Soil Health Assessment, Management, and Training: Vegetable Production Systems

2005 Annual Report for LNE03-175

Project Type: Research and Education
Funds awarded in 2003: $209,841.00
Projected End Date: 12/31/2006
Region: Northeast
State: New York
Project Leader:
George Abawi
Cornell University, NYSAES

Soil Health Assessment, Management, and Training: Vegetable Production Systems


This project was initiated by our Soil Health Work Team (consisting of vegetable growers, cooperative extension staff and multidisciplinary faculty) in order to address the progressive deterioration of vegetable soils and to develop appropriate management solutions. During the project, the soil health status of 50 to 100 vegetable farms throughout the production areas in New York will be determined. Project impact on the awareness and knowledge of soil health issues and production practices of 100 to 250 growers will be monitored through mailed surveys, interviews and participatory activities. Demonstration trials on various soil management practices will be conducted in 5 commercial production regions and also on established long-term soil health sites. The established trials (including modification in crop rotations, cover crops, soil amendments, tillage systems, pest control, transition to organic production and others) will be intensively monitored for biological, chemical and physical soil quality indicators as well as impact on farm profitability. The project will also develop and field-test various new measurements to be included in a soil health assessment protocol; a demonstration kit for educators, a website; and a package of outreach materials for soil health assessment and management.

Objectives/Performance Targets

Objectives/ Performance Targets:

Fifty growers will implement two or more promoted management practices to improve soil quality and health on their farms. The latter may include: using new soil health tests to determine appropriate management practices; incorporating a new main and/or cover crop into their rotation scheme, changing tillage practices employed, using a new compost or other soil amendments, and adopting sustainable pest management practices, including IPM strategies.

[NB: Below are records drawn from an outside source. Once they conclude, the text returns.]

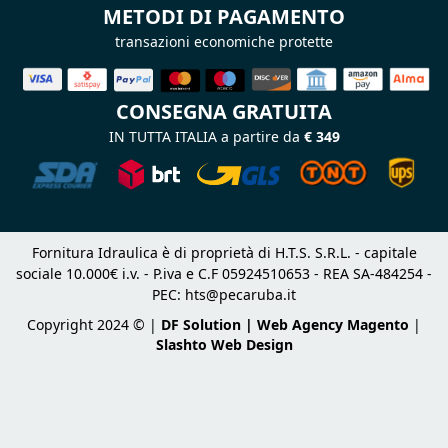
METODI DI PAGAMENTO
transazioni economiche protette
CONSEGNA GRATUITA
IN TUTTA ITALIA a partire da
€ 349
Fornitura Idraulica è di proprietà di H.T.S. S.R.L. - capitale
sociale 10.000€ i.v. - P.iva e C.F 05924510653 - REA SA-484254 -
PEC:
hts@pecaruba.it
Copyright 2024 © |
DF Solution | Web Agency Magento
|
Slashto Web Design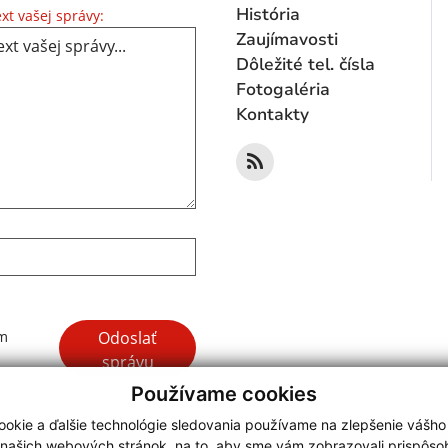
Text vašej správy...
História
xt vašej správy:
Zaujímavosti
Dôležité tel. čísla
Fotogaléria
Kontakty
Google reCaptcha Response
Odoslať
ím
správu
Používame cookies
okie a ďalšie technológie sledovania používame na zlepšenie vášho
 našich webových stránok, na to, aby sme vám zobrazovali prispôs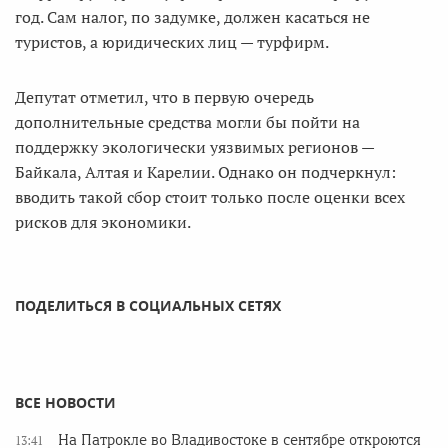
год. Сам налог, по задумке, должен касаться не
туристов, а юридических лиц — турфирм.
Депутат отметил, что в первую очередь
дополнительные средства могли бы пойти на
поддержку экологически уязвимых регионов —
Байкала, Алтая и Карелии. Однако он подчеркнул:
вводить такой сбор стоит только после оценки всех
рисков для экономики.
ПОДЕЛИТЬСЯ В СОЦИАЛЬНЫХ СЕТЯХ
ВСЕ НОВОСТИ
На Патрокле во Владивостоке в сентябре откроются
13:41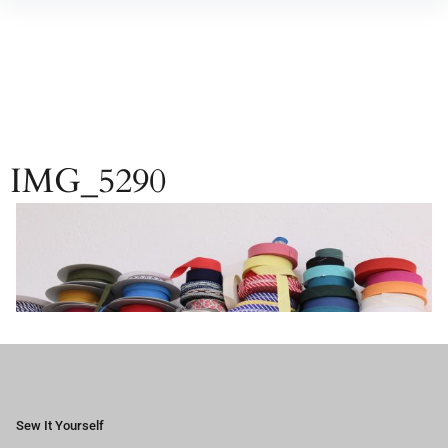
Inhalte
überspringen
IMG_5290
Sew It Yourself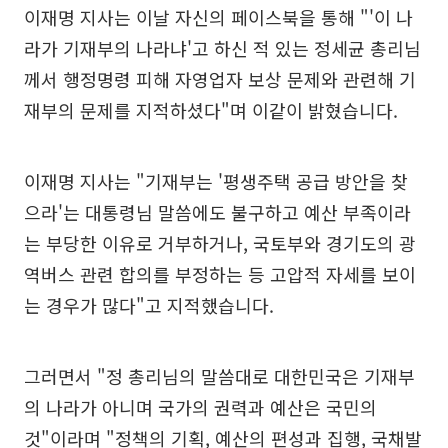
이재명 지사는 이날 자신의 페이스북을 통해 "'이 나
라가 기재부의 나라냐'고 하신 적 있는 정세균 총리님
께서 행정명령 피해 자영업자 보상 문제와 관련해 기
재부의 문제를 지적하셨다"며 이같이 밝혔습니다.
이재명 지사는 "기재부는 '평생주택 공급 방안을 찾
으라'는 대통령님 말씀에도 불구하고 예산 부족이라
는 부당한 이유로 거부하거나, 국토부와 경기도의 광
역버스 관련 합의를 부정하는 등 고압적 자세를 보이
는 경우가 많다"고 지적했습니다.
그러면서 "정 총리님의 말씀대로 대한민국은 기재부
의 나라가 아니며 국가의 권력과 예산은 국민의
것"이라며 "정책의 기획, 예산의 편성과 집행, 국채발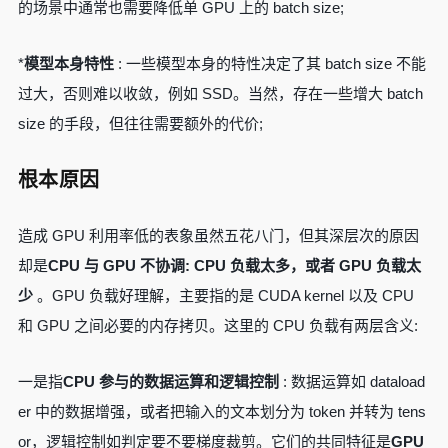
的场景中通常也需要降低单 GPU 上的 batch size;
*
模型本身特性
: 一些模型本身的特性决定了其 batch size 不能
过大，否则难以收敛，例如 SSD。当然，存在一些增大 batch
size 的手段，但往往需要额外的代价;
根本原因
造成 GPU 利用率低的表象虽然五花八门，但其深层次的原因
却是
CPU 与 GPU 不协调: CPU 负载太多，或者 GPU 负载太
少
。GPU 负载好理解，主要指的是 CUDA kernel 以及 CPU
和 GPU 之间必要的内存拷贝。这里的 CPU 负载有两层含义:
一是指
CPU 参与的数据运算和逻辑控制
: 数据运算如 dataload
er 中的数据增强，或者把输入的文本划分为 token 并转为 tens
or，逻辑控制如判定要不要梯度裁剪。它们的共同特征是
GPU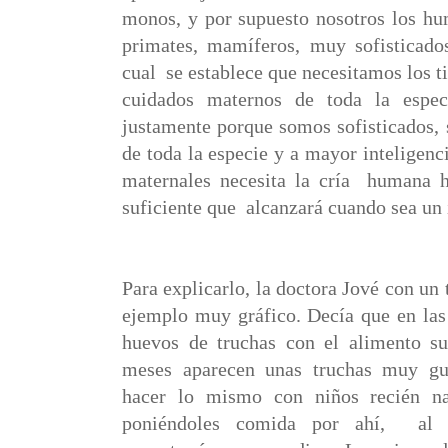
monos, y por supuesto nosotros los h
primates, mamíferos, muy sofisticad
cual
se establece que necesitamos los 
cuidados maternos de toda la espec
justamente porque somos sofisticados, 
de toda la especie y a mayor inteligen
maternales necesita la cría humana h
suficiente que
alcanzará cuando sea un 
Para explicarlo, la doctora Jové con un
ejemplo muy gráfico. Decía que en las 
huevos de truchas con el alimento su
meses aparecen unas truchas muy gua
hacer lo mismo con niños recién na
poniéndoles comida por ahí,
al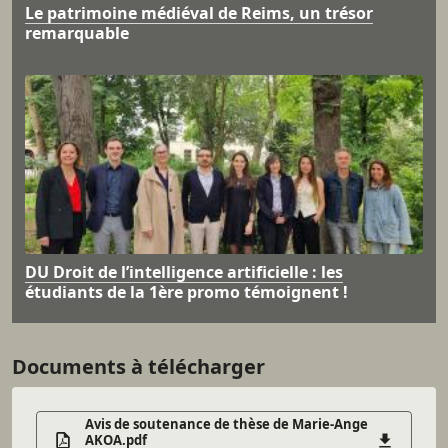
Le patrimoine médiéval de Reims, un trésor
remarquable
DU Droit de l’intelligence artificielle : les
étudiants de la 1ère promo témoignent !
Documents à télécharger
Avis de soutenance de thèse de Marie-Ange
AKOA.pdf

A “soil health assessment protocol” will be developed and field-tested to the stage where it is ready to be institutionalized (i.e., become a permanent feature of fee services) offered by Cornell University and/or commercial soil testing laboratories.


2005 Accomplishments Made Towards Milestones:

Assessment of Current Soil Health Knowledge (Milestone 1): Accomplished and documented previously.

Outreach and Extension Efforts (Milestone 2): With the continued expansion of our outreach and extension activities in New York, we have been able to reach more than 500 growers, extension educators and consultants in 2005. The team was involved with more than 10 field meetings and has given over 20 invited presentations. In 2005, we had a full day session on soil health at the Empire Fruit & Vegetable Expo which took place in Syracuse, NY. Approximately 150 growers and extension educators attended this session which laid the foundation for a hands-on workshop which took place in Ithaca, NY in March 2005. This workshop of about 30 participants including many crop consultants focused on the interactive demonstration and participatory discussion of various biological and physical soil health measurement tools. The training of these crop consultants will facilitate the continued dissemination of soil health information since they are actively engaged with growers throughout the state. The feedback from these various meetings and presentations has been very positive. We are planning a more comprehensive hands-on training for 2006, which will involve the demonstration of improved soil health management practices using the Gates Farm Long-Term Soil Health site in Geneva.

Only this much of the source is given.